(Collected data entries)
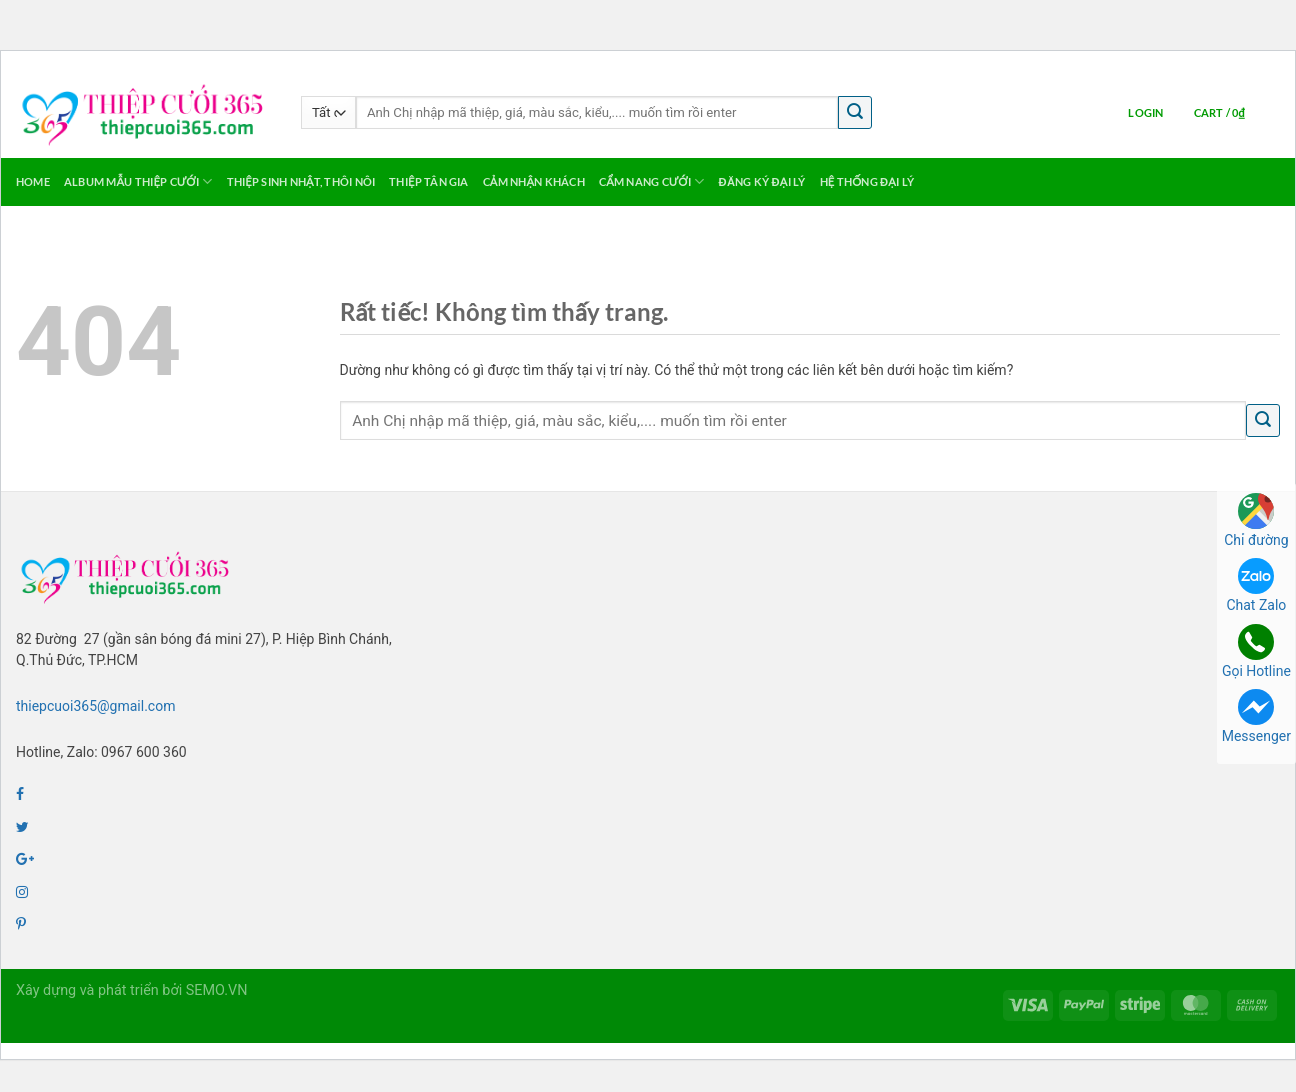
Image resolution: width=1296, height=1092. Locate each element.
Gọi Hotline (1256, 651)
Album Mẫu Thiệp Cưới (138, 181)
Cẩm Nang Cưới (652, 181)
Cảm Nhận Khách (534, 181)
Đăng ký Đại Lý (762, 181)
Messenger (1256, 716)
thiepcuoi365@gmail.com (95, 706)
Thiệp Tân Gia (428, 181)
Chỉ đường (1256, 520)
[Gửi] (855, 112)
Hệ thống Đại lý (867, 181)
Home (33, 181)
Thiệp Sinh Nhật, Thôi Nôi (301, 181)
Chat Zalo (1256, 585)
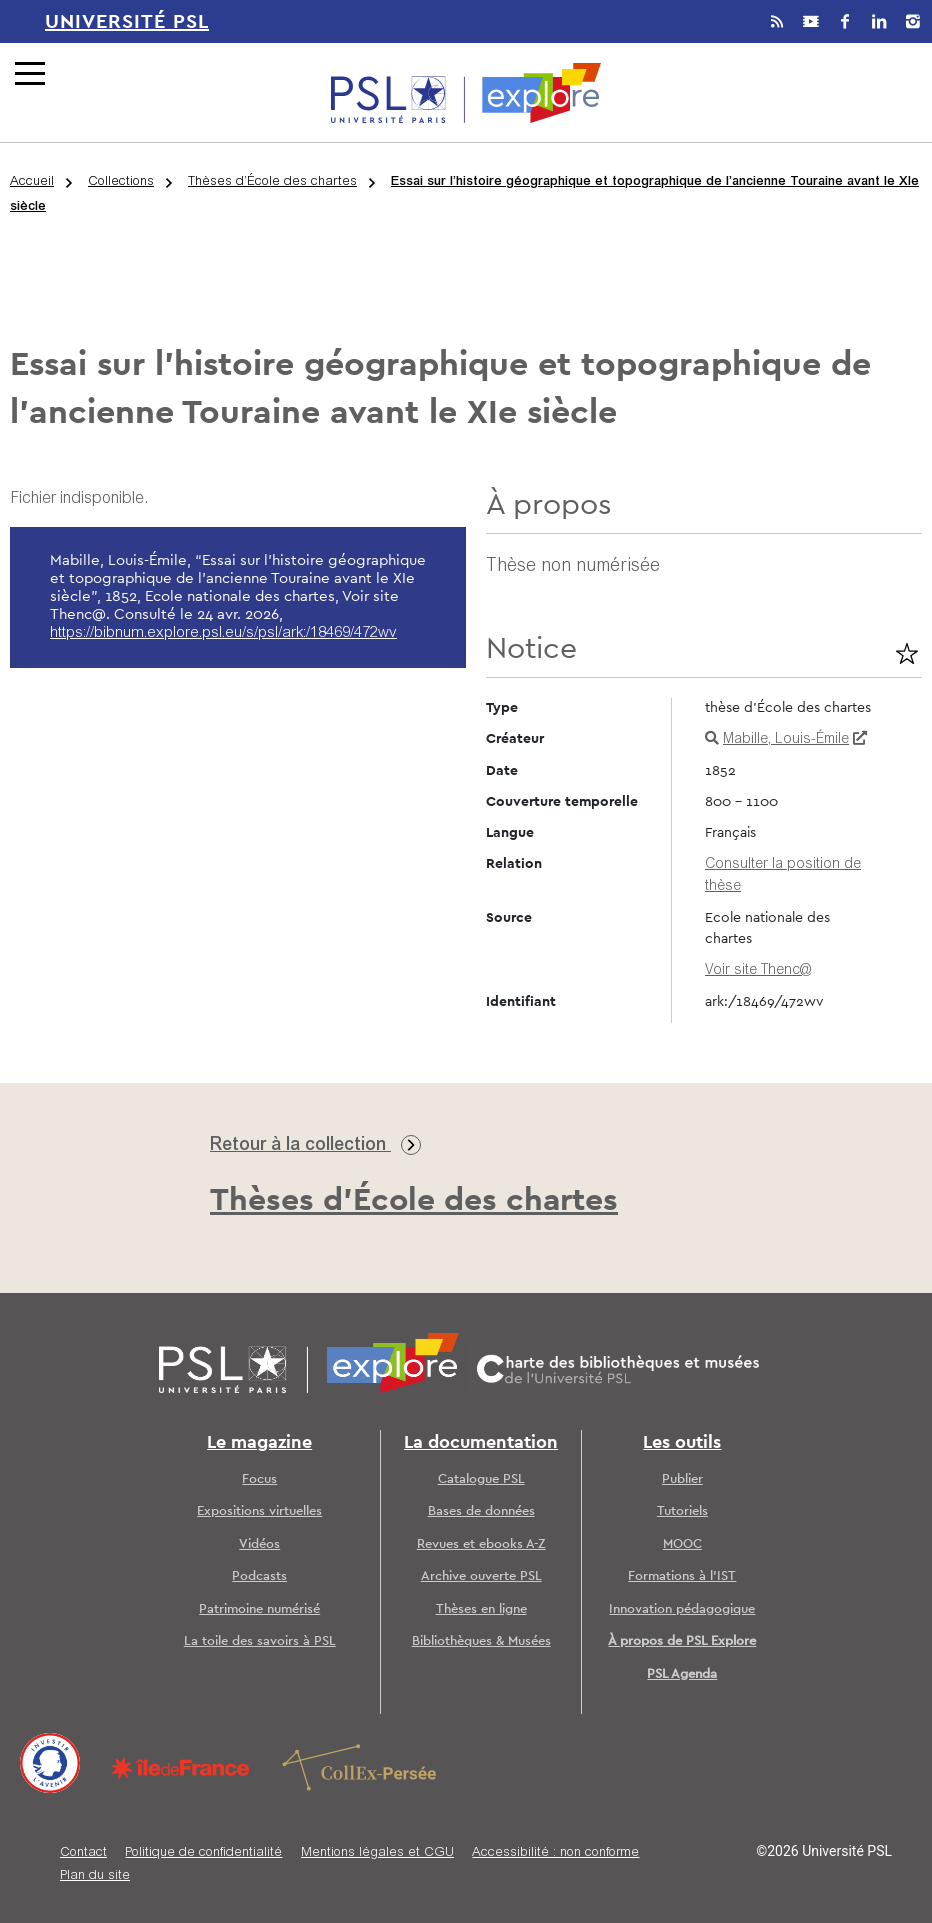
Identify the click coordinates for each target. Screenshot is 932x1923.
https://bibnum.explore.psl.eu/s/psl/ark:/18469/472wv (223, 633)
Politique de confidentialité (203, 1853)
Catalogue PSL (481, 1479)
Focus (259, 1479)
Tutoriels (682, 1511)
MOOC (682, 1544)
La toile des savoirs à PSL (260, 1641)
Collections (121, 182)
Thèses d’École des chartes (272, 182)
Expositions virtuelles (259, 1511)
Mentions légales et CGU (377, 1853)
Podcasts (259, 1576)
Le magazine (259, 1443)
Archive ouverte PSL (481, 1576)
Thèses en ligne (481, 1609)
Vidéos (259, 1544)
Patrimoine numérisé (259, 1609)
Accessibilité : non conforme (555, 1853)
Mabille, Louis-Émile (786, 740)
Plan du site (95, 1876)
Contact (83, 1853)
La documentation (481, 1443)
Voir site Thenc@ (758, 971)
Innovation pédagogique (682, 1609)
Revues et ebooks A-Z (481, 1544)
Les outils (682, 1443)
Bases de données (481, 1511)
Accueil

→ EXERCISE DIRECTIONS
Your task is a word-for-word transcription of the entries, leaving out all pictures.

→ SOLUTION FOR THIS PROBLEM
Image resolution: width=1296, height=1092. Locate each element.
Gọi Hotline (1256, 651)
Album Mẫu Thiệp Cưới (138, 181)
Cẩm Nang Cưới (652, 181)
Cảm Nhận Khách (534, 181)
Đăng ký Đại Lý (762, 181)
Messenger (1256, 716)
thiepcuoi365@gmail.com (95, 706)
Thiệp Tân Gia (428, 181)
Chỉ đường (1256, 520)
[Gửi] (855, 112)
Hệ thống Đại lý (867, 181)
Home (33, 181)
Thiệp Sinh Nhật, Thôi Nôi (301, 181)
Chat Zalo (1256, 585)
Identify the click coordinates for each target. Screenshot is 932x1923.
https://bibnum.explore.psl.eu/s/psl/ark:/18469/472wv (223, 633)
Politique de confidentialité (203, 1853)
Catalogue PSL (481, 1479)
Focus (259, 1479)
Tutoriels (682, 1511)
MOOC (682, 1544)
La toile des savoirs à PSL (260, 1641)
Collections (121, 182)
Thèses d’École des chartes (272, 182)
Expositions virtuelles (259, 1511)
Mentions légales et CGU (377, 1853)
Podcasts (259, 1576)
Le magazine (259, 1443)
Archive ouverte PSL (481, 1576)
Thèses en ligne (481, 1609)
Vidéos (259, 1544)
Patrimoine numérisé (259, 1609)
Accessibilité : non conforme (555, 1853)
Mabille, Louis-Émile (786, 740)
Plan du site (95, 1876)
Contact (83, 1853)
La documentation (481, 1443)
Voir site Thenc@ (758, 971)
Innovation pédagogique (682, 1609)
Revues et ebooks A-Z (481, 1544)
Les outils (682, 1443)
Bases de données (481, 1511)
Accueil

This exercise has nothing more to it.